La saison 3, quant à elle, redescend dans la rue tout en évoquant les problèmes de réinsertion, les difficultés de sortir d’un mode de vie illégal, les enjeux que représentent la politique statistique imposée à la police (faire du chiffre au détriment des vraies affaires).

Non contents de nous avoir démontré que peu de choses fonctionnaient au sein de Baltimore pour les autorités officielles dans les saisons précédentes, les scénaristes s’attaquent dans la saison quatre (et ce thème restera majeur dans la dernière saison) au système scolaire publique, totalement mis à mal par une politique du chiffre : selon le résultat aux examens nationaux l’école recevra ou non des subventions l’année suivante, limitant ainsi l’impact des quelques enseignants encore motivés pour faire le travail qui est réellement le leur, car ils se trouvent obligés par leur hiérarchie à enseigner à leurs élèves les seuls sujets traités par le test en question.
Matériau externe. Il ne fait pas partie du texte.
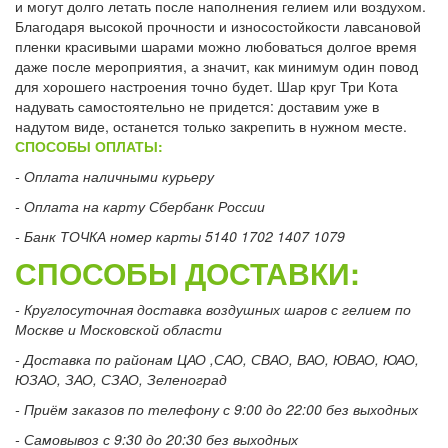
и могут долго летать после наполнения гелием или воздухом.
Благодаря высокой прочности и износостойкости лавсановой
пленки красивыми шарами можно любоваться долгое время
даже после мероприятия, а значит, как минимум один повод
для хорошего настроения точно будет. Шар круг Три Кота
надувать самостоятельно не придется: доставим уже в
надутом виде, останется только закрепить в нужном месте.
СПОСОБЫ ОПЛАТЫ:
- Оплата наличными курьеру
- Оплата на карту Сбербанк России
- Банк ТОЧКА номер карты 5140 1702 1407 1079
СПОСОБЫ ДОСТАВКИ:
- Круглосуточная доставка воздушных шаров с гелием по
Москве и Московской области
- Доставка по районам ЦАО ,САО, СВАО, ВАО, ЮВАО, ЮАО,
ЮЗАО, ЗАО, СЗАО, Зеленоград
- Приём заказов по телефону с 9:00 до 22:00 без выходных
- Самовывоз с 9:30 до 20:30 без выходных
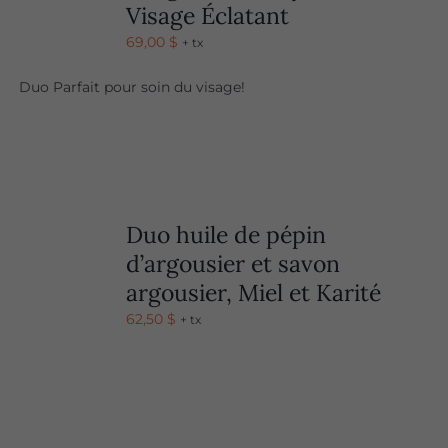
Visage Éclatant
69,00
$
+ tx
Duo Parfait pour soin du visage!
Duo huile de pépin
d’argousier et savon
argousier, Miel et Karité
62,50
$
+ tx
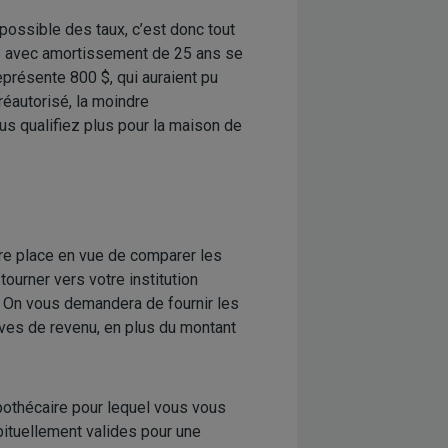
possible des taux, c’est donc tout
$ avec amortissement de 25 ans se
présente 800 $, qui auraient pu
réautorisé, la moindre
us qualifiez plus pour la maison de
re place en vue de comparer les
ourner vers votre institution
e. On vous demandera de fournir les
uves de revenu, en plus du montant
pothécaire pour lequel vous vous
abituellement valides pour une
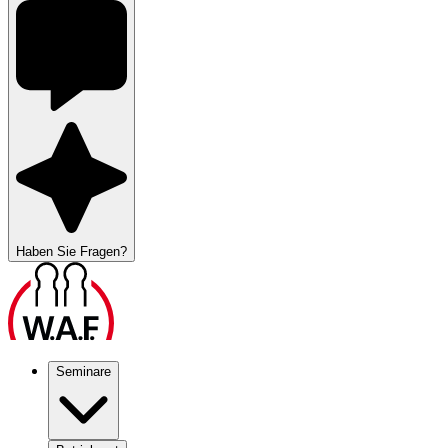
Haben Sie Fragen?
Seminare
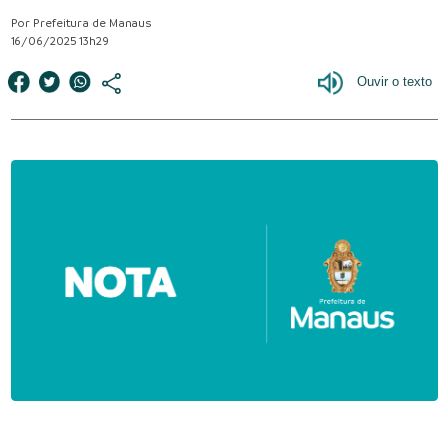
Por Prefeitura de Manaus
16/06/2025 13h29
La dernière saison de The Wire se focalise sur le travail de la presse, jusque là simple acteur de second plan dans cette série. En rentrant dans les locaux d’un « Baltimore Sun » périclitant, le spectateur s’aperçoit que si l’école américaine est fortement marquée par les examens nationaux, au sein de la presse c’est le prix Pulitzer qui fait la loi, la rédaction privilégiant les histoires les plus aptes à recevoir un prix jusqu’à la période où ce prix est donné (fin décembre).

Ces deux dernières saisons abordent encore plus profondément le thème politique en nous montrant l’ascension d’un Conseiller  blanc au sein d’une ville où les noirs sont majoritaires partout aussi bien dans la rue qu’en politique.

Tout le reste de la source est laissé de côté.